"""

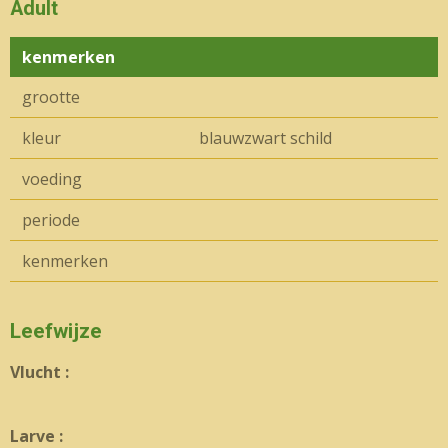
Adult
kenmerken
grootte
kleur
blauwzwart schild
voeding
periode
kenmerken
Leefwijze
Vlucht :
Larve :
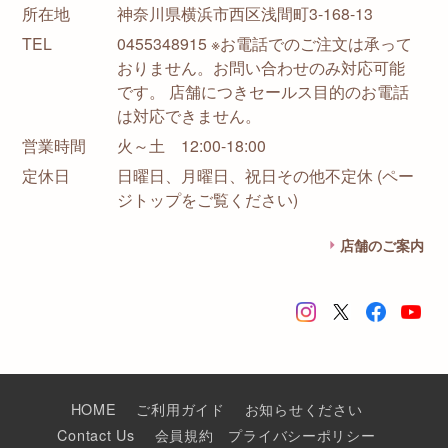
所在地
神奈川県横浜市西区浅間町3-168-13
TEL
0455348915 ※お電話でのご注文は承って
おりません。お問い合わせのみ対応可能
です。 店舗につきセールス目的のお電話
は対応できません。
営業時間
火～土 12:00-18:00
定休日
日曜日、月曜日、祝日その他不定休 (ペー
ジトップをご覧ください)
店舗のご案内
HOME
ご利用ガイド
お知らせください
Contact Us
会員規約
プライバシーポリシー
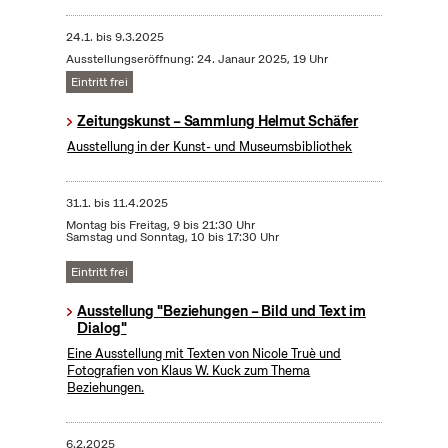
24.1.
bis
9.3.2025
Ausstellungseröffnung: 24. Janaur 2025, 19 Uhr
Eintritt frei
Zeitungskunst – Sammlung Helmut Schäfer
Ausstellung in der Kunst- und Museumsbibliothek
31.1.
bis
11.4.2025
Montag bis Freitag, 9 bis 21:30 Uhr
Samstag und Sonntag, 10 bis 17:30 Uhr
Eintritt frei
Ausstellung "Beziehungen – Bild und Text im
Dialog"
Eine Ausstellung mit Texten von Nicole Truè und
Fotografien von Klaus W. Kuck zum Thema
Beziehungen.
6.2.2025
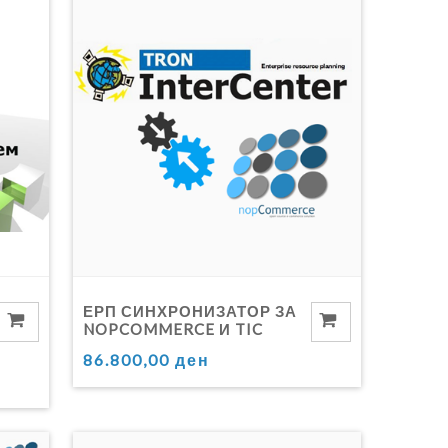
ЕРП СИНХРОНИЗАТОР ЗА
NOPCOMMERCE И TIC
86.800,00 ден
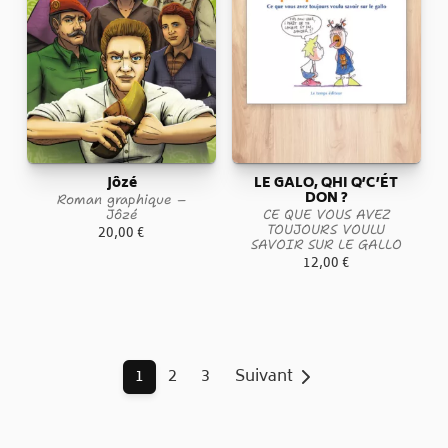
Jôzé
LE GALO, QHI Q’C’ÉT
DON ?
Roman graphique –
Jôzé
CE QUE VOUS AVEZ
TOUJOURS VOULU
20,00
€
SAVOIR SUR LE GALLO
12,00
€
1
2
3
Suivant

"""

◆ **EXERCISE AIM**
The range runs from the line containing "ЕРП СИНХРОНИЗАТОР ЗА" through the end of the entries; print those lines exactly and leave the pictures out.

◆ **WRITTEN RESPONSE**
ЕРП СИНХРОНИЗАТОР ЗА
NOPCOMMERCE И TIC
86.800,00 ден
Jôzé
LE GALO, QHI Q’C’ÉT
DON ?
Roman graphique –
Jôzé
CE QUE VOUS AVEZ
TOUJOURS VOULU
20,00
€
SAVOIR SUR LE GALLO
12,00
€
1
2
3
Suivant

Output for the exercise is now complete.